## What is expected:
Write how many lines in the records below include the string "motores". No other text should be given.

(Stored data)
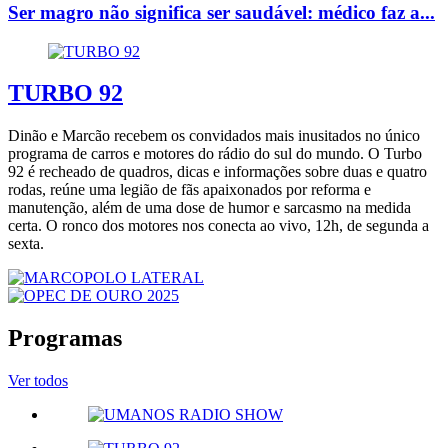
Ser magro não significa ser saudável: médico faz a...
TURBO 92
Dinão e Marcão recebem os convidados mais inusitados no único
programa de carros e motores do rádio do sul do mundo. O Turbo
92 é recheado de quadros, dicas e informações sobre duas e quatro
rodas, reúne uma legião de fãs apaixonados por reforma e
manutenção, além de uma dose de humor e sarcasmo na medida
certa. O ronco dos motores nos conecta ao vivo, 12h, de segunda a
sexta.
Programas
Ver todos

## Reply:
2